§ Requirement
Transcribe the line holding "Röbersdorfer Hauptstr" together with every line after it, through the end of the records, exactly and with no pictures.

* * * *

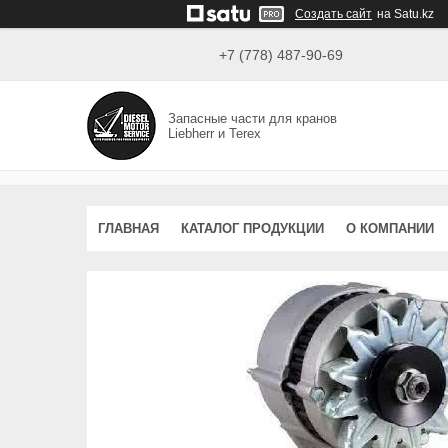
Создать сайт
на Satu.kz
+7 (778) 487-90-69
Запасные части для кранов
Liebherr и Terex
ГЛАВНАЯ
КАТАЛОГ ПРОДУКЦИИ
О КОМПАНИИ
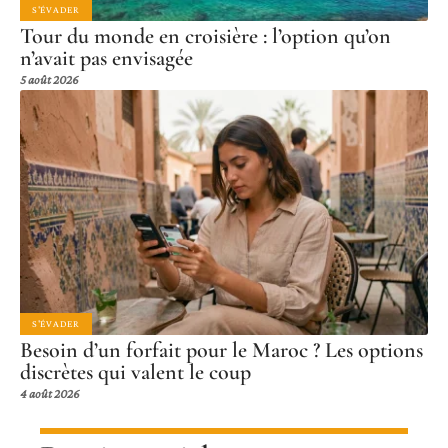
S'ÉVADER
Tour du monde en croisière : l’option qu’on
n’avait pas envisagée
5 août 2026
S'ÉVADER
Besoin d’un forfait pour le Maroc ? Les options
discrètes qui valent le coup
4 août 2026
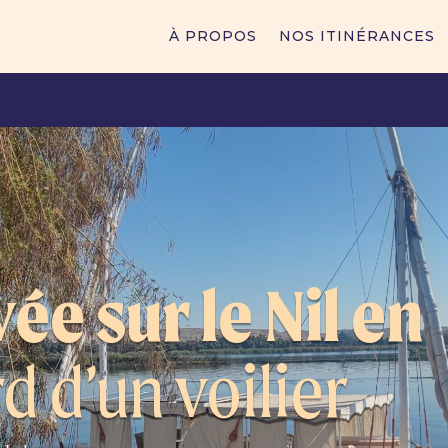
À PROPOS
NOS ITINÉRANCES
ée sur le Nil en
d d’un voilier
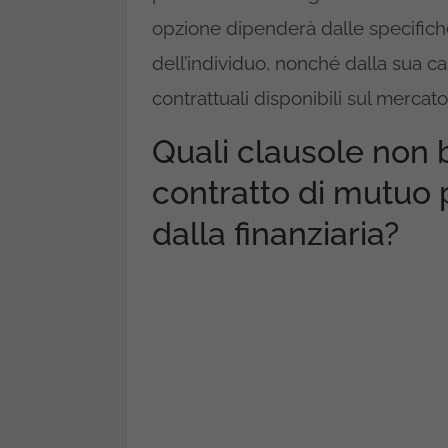
opzione dipenderà dalle specifiche
dell’individuo, nonché dalla sua ca
contrattuali disponibili sul mercato
Quali clausole non 
contratto di mutuo 
dalla finanziaria?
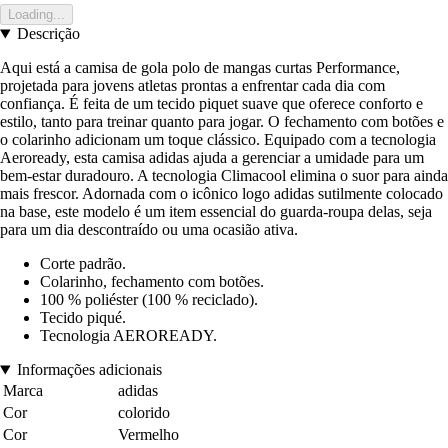
Loading...
Descrição
Aqui está a camisa de gola polo de mangas curtas Performance,
projetada para jovens atletas prontas a enfrentar cada dia com
confiança. É feita de um tecido piquet suave que oferece conforto e
estilo, tanto para treinar quanto para jogar. O fechamento com botões e
o colarinho adicionam um toque clássico. Equipado com a tecnologia
Aeroready, esta camisa adidas ajuda a gerenciar a umidade para um
bem-estar duradouro. A tecnologia Climacool elimina o suor para ainda
mais frescor. Adornada com o icônico logo adidas sutilmente colocado
na base, este modelo é um item essencial do guarda-roupa delas, seja
para um dia descontraído ou uma ocasião ativa.
Corte padrão.
Colarinho, fechamento com botões.
100 % poliéster (100 % reciclado).
Tecido piqué.
Tecnologia AEROREADY.
Informações adicionais
Marca
adidas
Cor
colorido
Cor
Vermelho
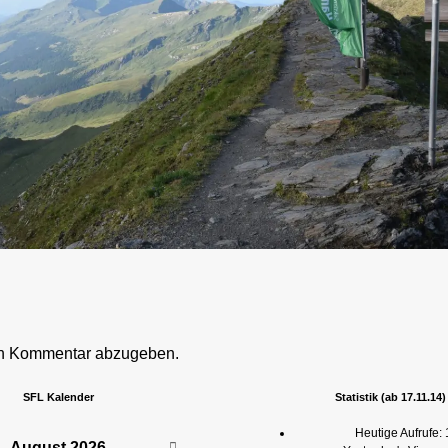
en Kommentar abzugeben.
SFL Kalender
Statistik (ab 17.11.14)
Heutige Aufrufe:
August
2026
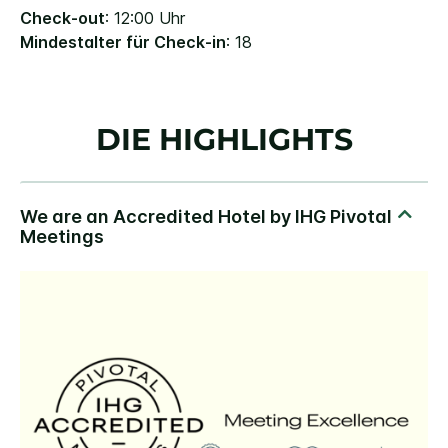
Check-out
: 12:00 Uhr
Mindestalter für Check-in
: 18
DIE HIGHLIGHTS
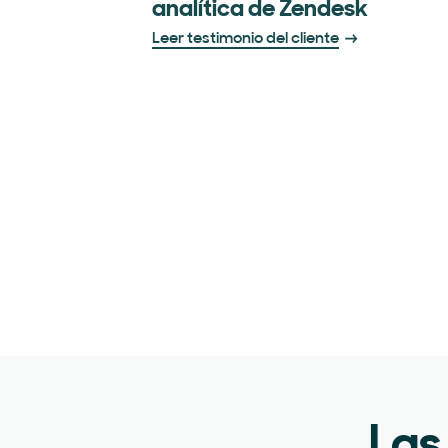
analítica de Zendesk
Leer testimonio del cliente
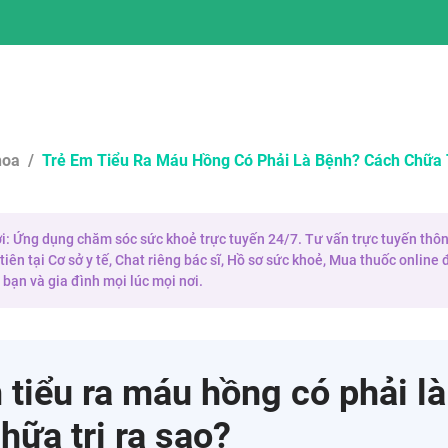
hoa
/
Trẻ Em Tiểu Ra Máu Hồng Có Phải Là Bệnh? Cách Chữa 
 ơi: Ứng dụng chăm sóc sức khoẻ trực tuyến 24/7. Tư vấn trực tuyến thôn
iên tại Cơ sở y tế, Chat riêng bác sĩ, Hồ sơ sức khoẻ, Mua thuốc onlin
bạn và gia đình mọi lúc mọi nơi.
 tiểu ra máu hồng có phải l
hữa trị ra sao?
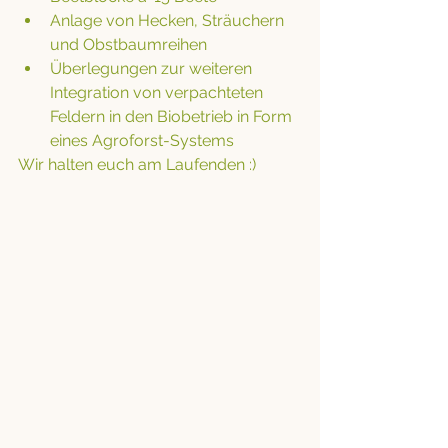
Anlage von Hecken, Sträuchern 
und Obstbaumreihen
Überlegungen zur weiteren 
Integration von verpachteten 
Feldern in den Biobetrieb in Form 
eines Agroforst-Systems
Wir halten euch am Laufenden :)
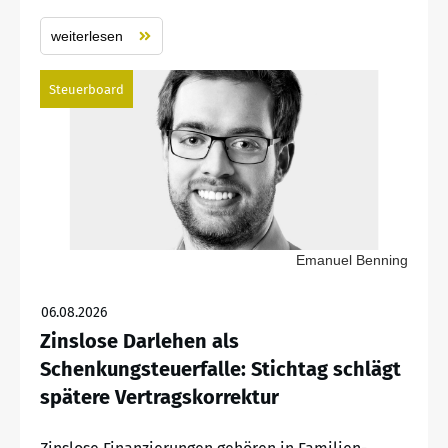
weiterlesen
Steuerboard
Emanuel Benning
06.08.2026
Zinslose Darlehen als
Schenkungsteuerfalle: Stichtag schlägt
spätere Vertragskorrektur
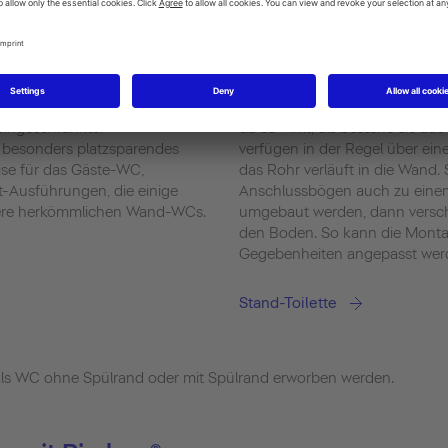
muss für die Installation
Die Stand-Toilette wird am Bode
andelement des WCs freigelegt
Vorteil, dass der Anschluss ei
estechen durch ihre moderne
der Austausch unkompliziert is
möglichkeit unterhalb der
Variante ist die sogenannte W
akter als Stand-WCs und eignen
aufgesetztem Spülkasten. Optisc
eingeschränkter
da es wirkt, als bestehe sie a
in besonders platzsparendes
verfügen in der Regel über ei
se für das Gäste-WC,
das Rohr verläuft in die Wand. 
-Ausführungen, die einige
Anschlussbögen auch zu eine
nsere herkömmlichen Wand-WCs.
umgebaut werden, dann verschw
den Boden. So kann die Montag
Gegebenheiten angepasst wer
Stand-Toilette
als WC ohne Spülrand oder mit Spülrand erworben werden.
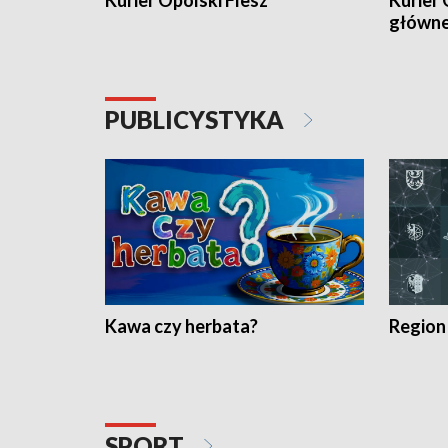
Kurier Opolski Flesz
Kurier 
główn
PUBLICYSTYKA
Kawa czy herbata?
Region
SPORT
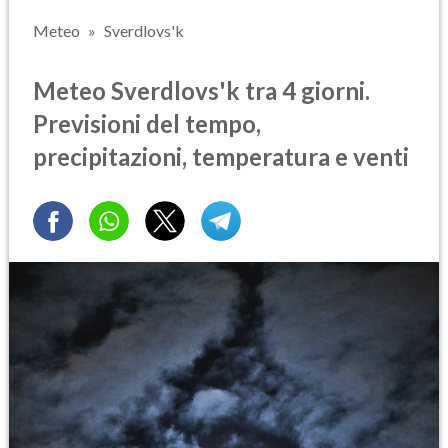
Meteo
Sverdlovs'k
Meteo Sverdlovs'k tra 4 giorni.
Previsioni del tempo,
precipitazioni, temperatura e venti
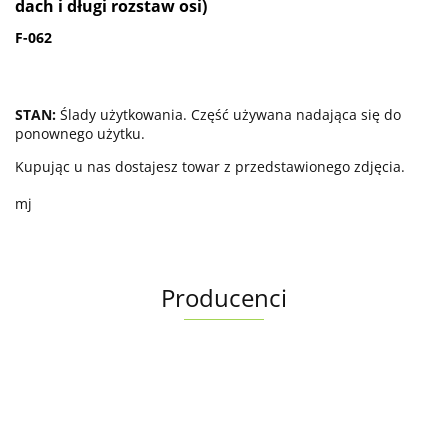
dach i długi rozstaw osi)
F-062
STAN:
Ślady użytkowania. Część używana nadająca się do
ponownego użytku.
Kupując u nas dostajesz towar z przedstawionego zdjęcia.
mj
Producenci
Albright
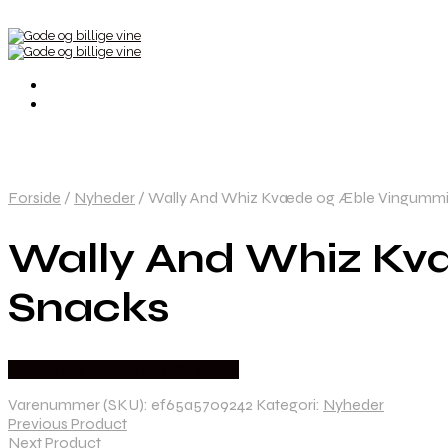
Forside
/
Nyheder
/
Wally And Whiz Kvæde og Æble Vingummi
Wally And Whiz Kv
Snacks
Bedste Pris Fundet hos Dh Wines
Varenummer (SKU):
ef65a5709242
Kategori:
Nyheder
Previous Product
Next Product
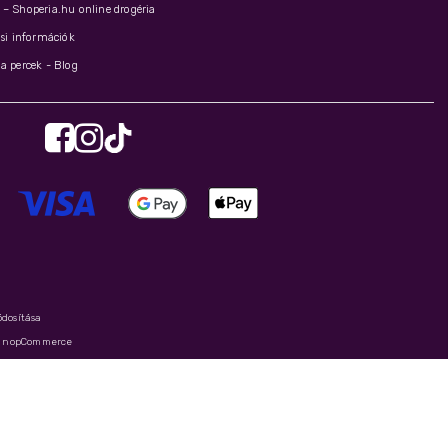
– Shoperia.hu online drogéria
ási információk
a percek - Blog
ódosítása
y
nopCommerce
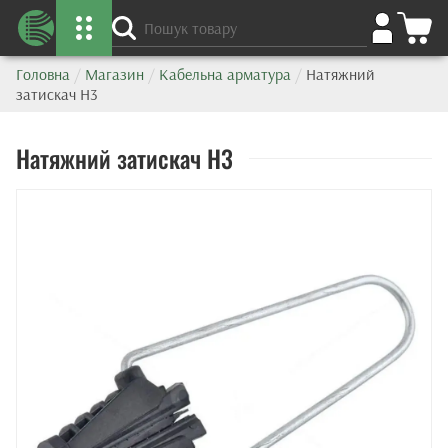
Головна
/
Магазин
/
Кабельна арматура
/
Натяжний
затискач Н3
Натяжний затискач Н3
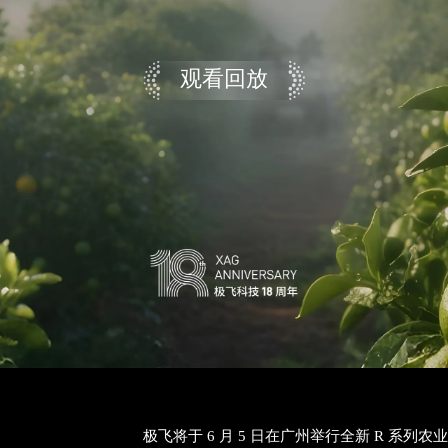
观看回放
极飞将于 6 月 5 日在广州举行全新 R 系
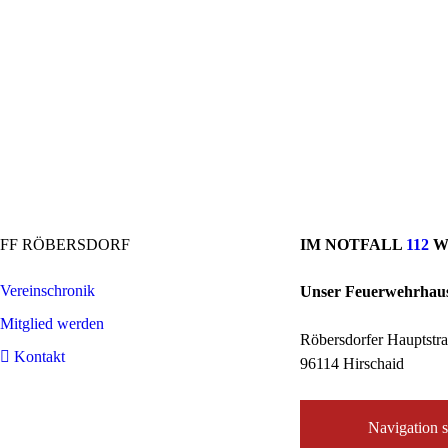
FF RÖBERSDORF
IM NOTFALL
112
W
Vereinschronik
Unser Feuerwehrhau
Mitglied werden
Röbersdorfer Hauptstr
Kontakt
96114 Hirschaid
Navigation s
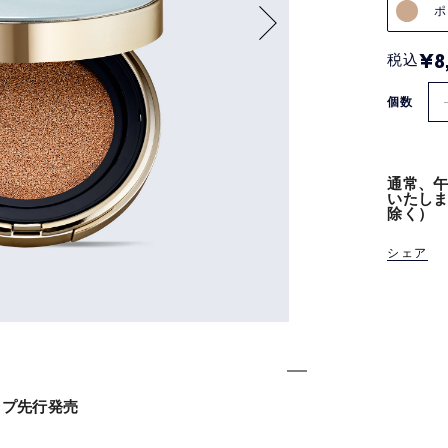
ポ
¥8
税込
個数
通常、午
いたし
除く）
シェア
ップ先行発売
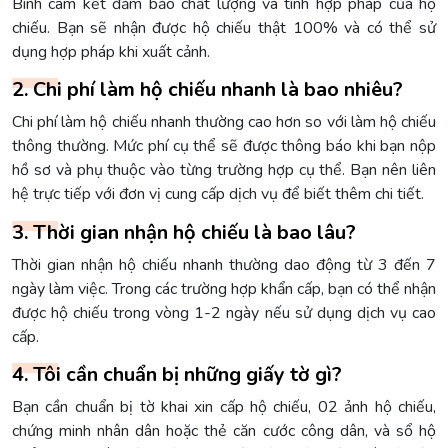
Bình cam kết đảm bảo chất lượng và tính hợp pháp của hộ
chiếu. Bạn sẽ nhận được hộ chiếu thật 100% và có thể sử
dụng hợp pháp khi xuất cảnh.
2. Chi phí làm hộ chiếu nhanh là bao nhiêu?
Chi phí làm hộ chiếu nhanh thường cao hơn so với làm hộ chiếu
thông thường. Mức phí cụ thể sẽ được thông báo khi bạn nộp
hồ sơ và phụ thuộc vào từng trường hợp cụ thể. Bạn nên liên
hệ trực tiếp với đơn vị cung cấp dịch vụ để biết thêm chi tiết.
3. Thời gian nhận hộ chiếu là bao lâu?
Thời gian nhận hộ chiếu nhanh thường dao động từ 3 đến 7
ngày làm việc. Trong các trường hợp khẩn cấp, bạn có thể nhận
được hộ chiếu trong vòng 1-2 ngày nếu sử dụng dịch vụ cao
cấp.
4. Tôi cần chuẩn bị những giấy tờ gì?
Bạn cần chuẩn bị tờ khai xin cấp hộ chiếu, 02 ảnh hộ chiếu,
chứng minh nhân dân hoặc thẻ căn cước công dân, và sổ hộ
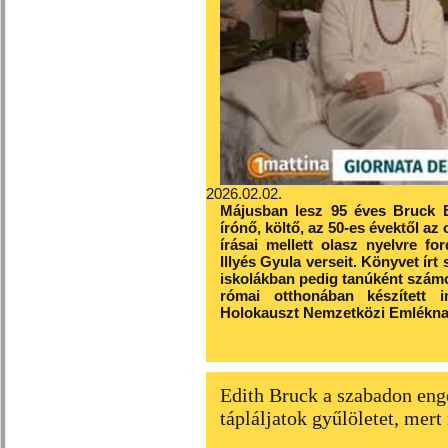
2026.02.02.
Májusban lesz 95 éves Bruck E
írónő, költő, az 50-es évektől az 
írásai mellett olasz nyelvre for
Illyés Gyula verseit. Könyvet írt
iskolákban pedig tanúként számol
római otthonában készített i
Holokauszt Nemzetközi Emlékna
Edith Bruck a szabadon eng
tápláljatok gyűlöletet, mer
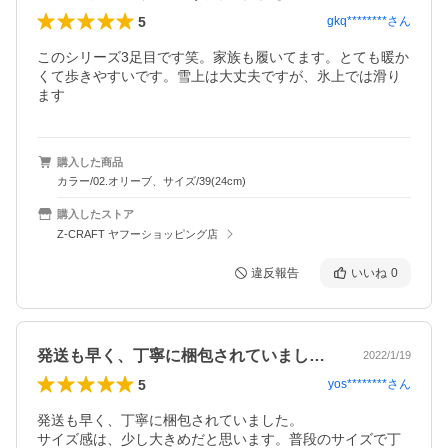
5
gkq********
さん
このシリーズ3足目です笑。家族も履いてます。とても暖か
くて歩きやすいです。雪上は大丈夫ですが、氷上では滑り
ます
購入した商品
カラー/02.オリーブ、サイズ/39(24cm)
購入したストア
Z-CRAFT ヤフーショッピング店
違反報告
いいね
0
発送も早く、丁寧に梱包されていました。…
2022/1/19
5
yos********
さん
発送も早く、丁寧に梱包されていました。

* * * *

§ Task output
Röbersdorfer Hauptstr
Kontakt
96114 Hirschaid
Navigation s
ポ
¥8
税込
個数
通常、午
いたし
除く）
シェア
ップ先行発売
Bình cam kết đảm bảo chất lượng và tính hợp pháp của hộ
chiếu. Bạn sẽ nhận được hộ chiếu thật 100% và có thể sử
dụng hợp pháp khi xuất cảnh.
2. Chi phí làm hộ chiếu nhanh là bao nhiêu?
Chi phí làm hộ chiếu nhanh thường cao hơn so với làm hộ chiếu
thông thường. Mức phí cụ thể sẽ được thông báo khi bạn nộp
hồ sơ và phụ thuộc vào từng trường hợp cụ thể. Bạn nên liên
hệ trực tiếp với đơn vị cung cấp dịch vụ để biết thêm chi tiết.
3. Thời gian nhận hộ chiếu là bao lâu?
Thời gian nhận hộ chiếu nhanh thường dao động từ 3 đến 7
ngày làm việc. Trong các trường hợp khẩn cấp, bạn có thể nhận
được hộ chiếu trong vòng 1-2 ngày nếu sử dụng dịch vụ cao
cấp.
4. Tôi cần chuẩn bị những giấy tờ gì?
Bạn cần chuẩn bị tờ khai xin cấp hộ chiếu, 02 ảnh hộ chiếu,
chứng minh nhân dân hoặc thẻ căn cước công dân, và sổ hộ
2026.02.02.
Májusban lesz 95 éves Bruck E
írónő, költő, az 50-es évektől az 
írásai mellett olasz nyelvre for
Illyés Gyula verseit. Könyvet írt
iskolákban pedig tanúként számol
római otthonában készített i
Holokauszt Nemzetközi Emlékna
Edith Bruck a szabadon eng
tápláljatok gyűlöletet, mer
5
gkq********
さん
このシリーズ3足目です笑。家族も履いてます。とても暖か
くて歩きやすいです。雪上は大丈夫ですが、氷上では滑り
ます
購入した商品
カラー/02.オリーブ、サイズ/39(24cm)
購入したストア
Z-CRAFT ヤフーショッピング店
違反報告
いいね
0
発送も早く、丁寧に梱包されていました。…
2022/1/19
5
yos********
さん
発送も早く、丁寧に梱包されていました。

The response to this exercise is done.